23 November 2020

A proposed amendment to the Superannuation Industry (Supervision) Regulations 1994, is an inherently blunt instrument that is likely to be ineffective, difficult to administer and is likely to unfairly punish the wrong people, according to the Institute of Public Accountants (IPA).

In its submission to Treasury, on the Exposure Draft of the Treasury Laws Amendment (Miscellaneous and Technical Amendments) Regulations 2020, the IPA has questioned the proposed change requiring accounts and statements to be prepared at least 45 days before the day by which a return is required to be lodged for the entity. Currently, no timeframe is prescribed.
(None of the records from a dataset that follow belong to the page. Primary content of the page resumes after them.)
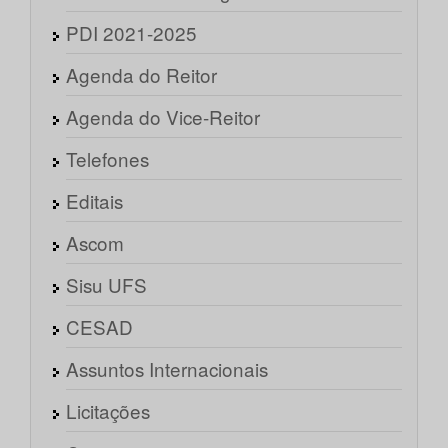
PDI 2021-2025
Agenda do Reitor
Agenda do Vice-Reitor
Telefones
Editais
Ascom
Sisu UFS
CESAD
Assuntos Internacionais
Licitações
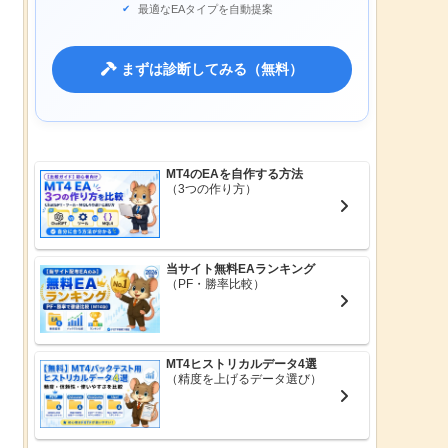
最適なEAタイプを自動提案
まずは診断してみる（無料）
MT4のEAを自作する方法
（3つの作り方）
当サイト無料EAランキング
（PF・勝率比較）
MT4ヒストリカルデータ4選
（精度を上げるデータ選び）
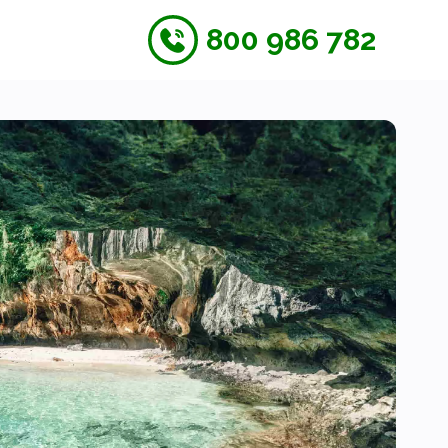
800 986 782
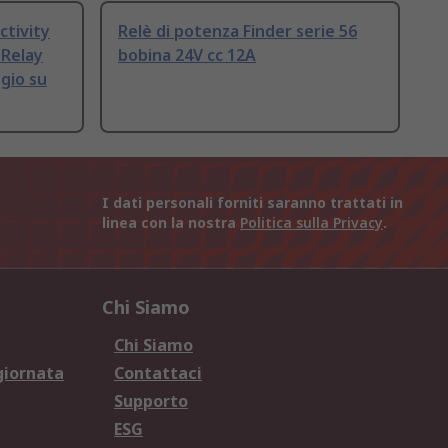
ctivity
Relè di potenza Finder serie 56
 Relay
bobina 24V cc 12A
gio su
I dati personali forniti saranno trattati in
linea con la nostra
Politica sulla Privacy
.
Chi Siamo
Chi Siamo
giornata
Contattaci
Supporto
ESG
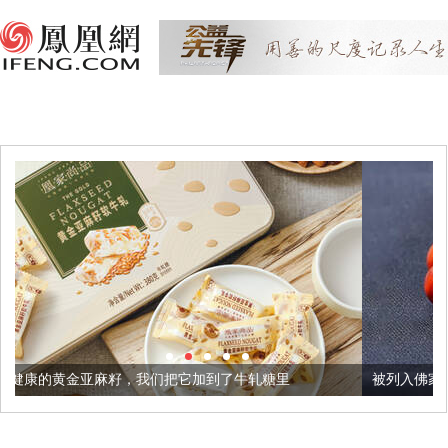
，我们把它加到了牛轧糖里
被列入佛家七宝的它到底有多美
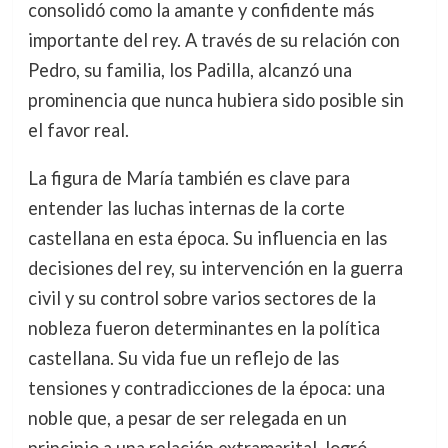
consolidó como la amante y confidente más
importante del rey. A través de su relación con
Pedro, su familia, los Padilla, alcanzó una
prominencia que nunca hubiera sido posible sin
el favor real.
La figura de María también es clave para
entender las luchas internas de la corte
castellana en esta época. Su influencia en las
decisiones del rey, su intervención en la guerra
civil y su control sobre varios sectores de la
nobleza fueron determinantes en la política
castellana. Su vida fue un reflejo de las
tensiones y contradicciones de la época: una
noble que, a pesar de ser relegada en un
principio a una relación extramarital, logró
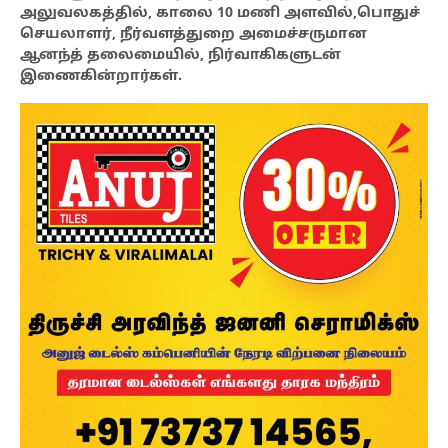
அலுவலகத்தில், காலை 10 மணி அளவில்,பொதுச்
செயலாளர், நீர்வளத்துறை அமைச்சருமான
ஆனந்த் தலைமையில், நிர்வாகிகளுடன்
இணைகின்றார்கள்.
“The IPA does not support the change requiring accounts and statements be prepared at least 45 days in advance of the required lodgement date,” said IPA executive general manager advocacy & policy, Vicki Stylianou.

“Failure to comply with this proposed change could incur a fine of up to $2,220, which is a disproportionate penalty for SMSFs that have lodged a late return.

“A late lodgement may be an indicator of other compliance issues involving the SMSF and this measure will not address these issues.

“The IPA supports timely lodgements and appreciates that this measure attempts to align the requirement to prepare accounts with the latest date by which an auditor can be appointed. However, we believe that instead of encouraging early lodgement, it will place additional pressure on taxpayers and accountants, which may lead to the lodgement of inaccurate or incomplete submissions. This in turn will lead to more remission appeals, increasing the workload of the ATO.

“There are many other opportunities for the ATO to encourage timely lodgement including, being able to remove a fund from the Super Fund Lookup register; and disallowing employers from being able to make superannuation guarantee contributions for SMSF members.

“A key impediment to the 45 day deadline, is the practical reality of non-compliance for those funds having an earlier lodgement date of 31 October, not being able to prepare their accounts by mid-September as many of the managed funds that they rely on, do not publish their information until late September or early October. Newly established SMSFs and those funds that have lodged the annual return in the previous year will be disadvantaged.

“If such funds have investments in managed funds which do not report until the end of September, then the timeframe is totally unrealistic.

“We are unaware of any provisions in superannuation legislation that impose punitive measures for failure to comply with a requirement prior to the associated lodgement date. This proposed amendment would be creating new impositions above and beyond those linked with failure to comply with lodgement dates,” said Ms Stylianou.